▶ **WHAT YOU HAVE TO DO**: The answer must consist of every line below that contains the word "Glasvliesbehang".

[Collected data]
━━━━━━

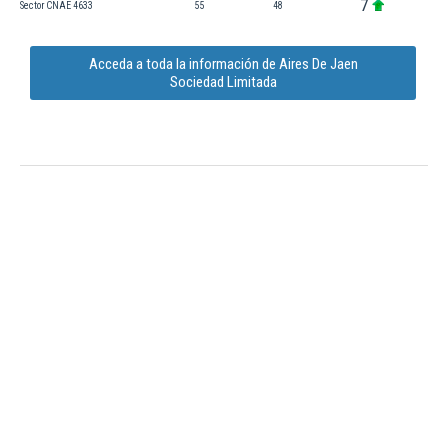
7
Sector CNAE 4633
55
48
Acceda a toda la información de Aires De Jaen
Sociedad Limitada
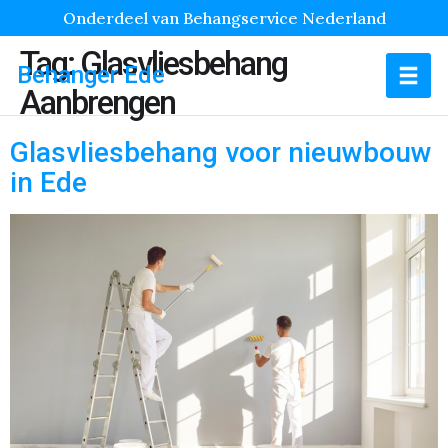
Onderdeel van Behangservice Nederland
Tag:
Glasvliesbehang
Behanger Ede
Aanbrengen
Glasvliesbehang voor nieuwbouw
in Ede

━━━━━━

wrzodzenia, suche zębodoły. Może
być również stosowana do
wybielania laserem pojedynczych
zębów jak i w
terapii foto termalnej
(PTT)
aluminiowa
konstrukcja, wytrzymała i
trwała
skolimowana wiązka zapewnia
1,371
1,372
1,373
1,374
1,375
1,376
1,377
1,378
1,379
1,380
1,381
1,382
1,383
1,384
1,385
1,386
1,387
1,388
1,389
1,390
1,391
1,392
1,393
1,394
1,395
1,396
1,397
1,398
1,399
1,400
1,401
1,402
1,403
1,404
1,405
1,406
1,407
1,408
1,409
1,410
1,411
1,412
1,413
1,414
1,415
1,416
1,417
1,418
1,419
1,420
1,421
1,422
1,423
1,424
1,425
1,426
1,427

━━━━━━

▶ **TASK OUTPUT**:
Glasvliesbehang
Glasvliesbehang voor nieuwbouw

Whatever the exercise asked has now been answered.